Por tanto, no se puede pretender que este poder ejecutivo se vea como un contrato, sino que hay que concebirlo como un acto del soberano que determina su estructura, por lo tanto es una ley. Y a la hora de nombrar a los jefes de ese gobierno, podría ser una consecuencia de la primera ley o incluso un acto propio del gobierno. Hecho que es posible mediante ciertas estrategias ya previstas en la democracia Rousseniana, que ya se encontraban contempladas en otras instituciones como en el Parlamento de Inglaterra de antaño.
El Libro III se cierra previendo las usurpaciones de gobierno, utilizando para ello las asambleas que han de ser periódicas, sin necesidad de convocatoria formal (para que ésta no dependa del Príncipe y no pueda impedirla).
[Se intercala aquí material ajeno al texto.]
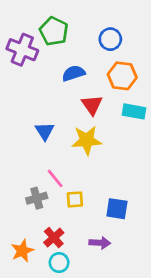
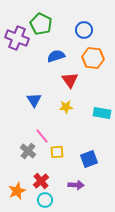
cyan rectangle: (134, 111) -> (102, 113), moved
yellow star: (87, 140) -> (66, 107), size x0.6
gray cross: (37, 198) -> (28, 151), turned -35
blue square: (117, 209) -> (89, 159), turned -30

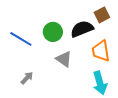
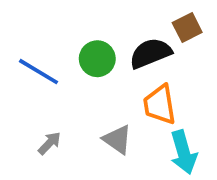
orange trapezoid: (101, 51) -> (160, 105), moved
gray triangle: (64, 59) -> (117, 139), moved

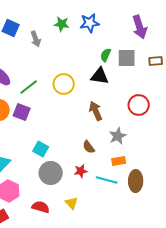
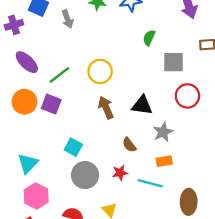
gray square: (127, 58) -> (173, 62), moved
black triangle: (100, 76) -> (142, 105), moved
brown arrow: (96, 111) -> (106, 108), moved
brown ellipse: (136, 181) -> (189, 202), moved

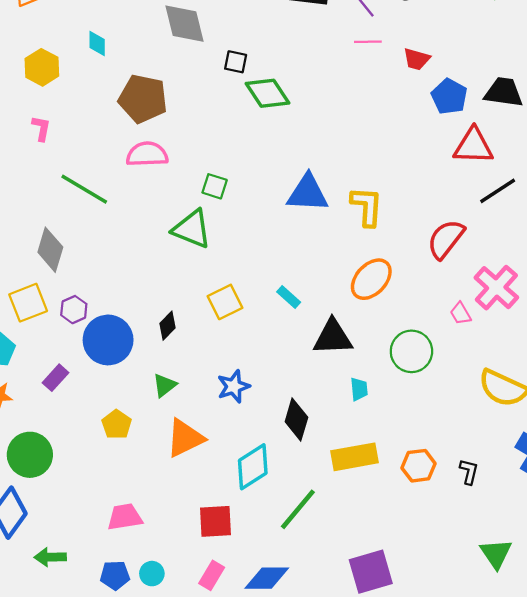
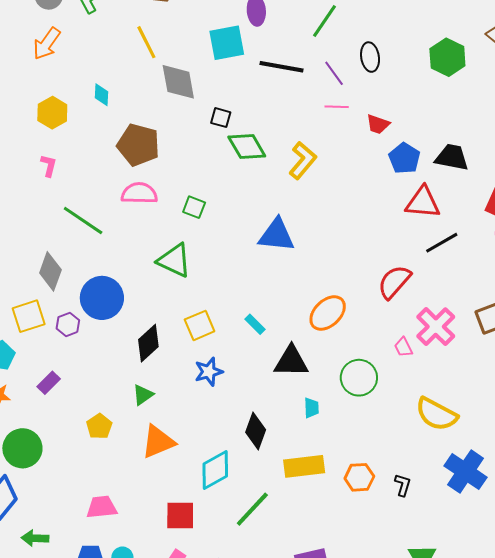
green square: (215, 186) -> (194, 207), moved
yellow L-shape: (367, 206) -> (303, 160), moved, turned 33
black diamond: (167, 326) -> (148, 343), size x1.5
blue circle: (108, 340) -> (102, 298), moved
blue star: (234, 386) -> (209, 372), moved

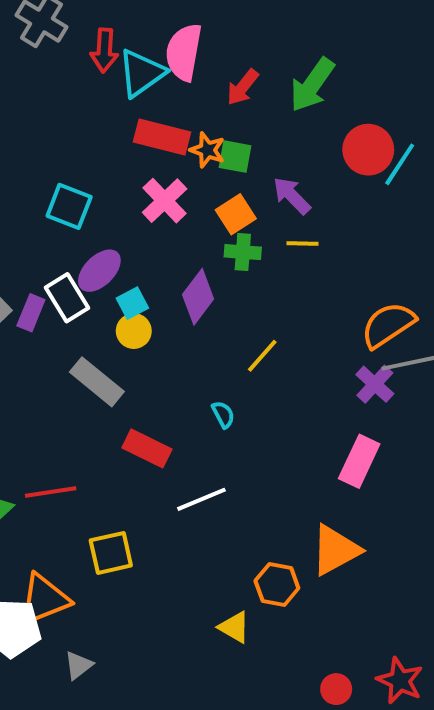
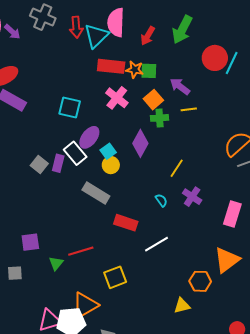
purple cross: (375, 384) -> (192, 197), moved
yellow triangle: (234, 627) -> (182, 306), turned -36

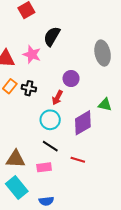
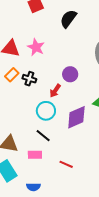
black semicircle: (52, 36) -> (68, 19), moved
red line: (78, 160) -> (66, 164), moved

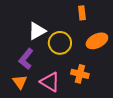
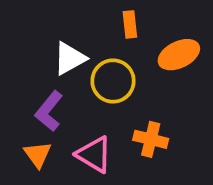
orange rectangle: (82, 13) -> (130, 24), moved
orange ellipse: (97, 41) -> (179, 55), moved

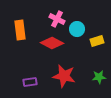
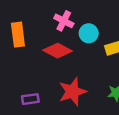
red star: (64, 76) -> (73, 92), turned -30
Dos puntos siempre precederán la celebración de cualquier asamblea: primero que el soberano esté de acuerdo con conservar la forma de gobierno, y segundo si el pueblo mantiene la administración a aquellos que actualmente la tienen.
Libro IV: Capítulos 1 – 3
Este libro parte de la premisa de que la voluntad general (principio básico de la teoría normativa de Rousseau) es indestructible. Se vuelve a referir a ella como la que nace de un único cuerpo formado por varios hombres reunidos, por lo que conforman una voluntad única. De este modo, el Estado funciona con soltura, sin embargo si ese vínculo social que conforma una única voluntad (general) se deteriora y afloran en su seno varias voluntades particulares (individualistas e egoístas) se ira fraguando el fin del Estado. No obstante, defiende Rousseau, la voluntad general sobrevive, solo que entonces se hallaría subordinada a las individuales, y es en ese momento cuando se aprecia que nunca los ciudadanos se podrán separar totalmente de la voluntad general.
La voluntad general será más dominante cuanto más unanimidad haya en las decisiones que se adopten, sin embargo no cabe olvidar que otro tipo de unanimidad se da por motivo contrario, cuando los ciudadanos pierden la voluntad a causa de la servidumbre. Por ello es necesario establecer un justo sistema de recuento de votos. Exigiéndose solo la unanimidad en el caso del pacto social que da lugar al Estado. Fuera de éste el voto de la mayoría obligaría a la minoría, sin embargo el voto en contra no quiere decir en realidad que alguien no consienta esa ley en concreto, porque lo que se vota es si esa ley es conforme a la voluntad general, de modo que si el resultado es positivo, esa ley también beneficiará a quien votó en contra, solo que no era plenamente consciente. Por otra parte, cuanto más importante sea el asunto a tratar, mayor número de votos serían necesarios para su aprobación.
Para la elección de los miembros que conformarán el poder ejecutivo, es decir los Magistrados del Príncipe, se distinguen dos métodos: la elección y el sorteo. En el caso de que fuera el propio Príncipe quien eligiera a sus miembros, efectivamente el sorteo se contempla como sistema más democrático. Hay que destacar que en una verdadera democracia, formar parte del gobierno se consideraría más una carga. Por el contrario en una aristocracia, si es el propio gobierno quien se elige a sí mismo, el sufragio si tendría sentido. En un último lugar si mezcláramos las dos formas, la elección podría servir para cubrir los puestos que exigen cierto talento, y los sorteos para aquellos puesto que solo requieran sentido común. Mientras en una monarquía no se dan ni sorteo ni elecciones.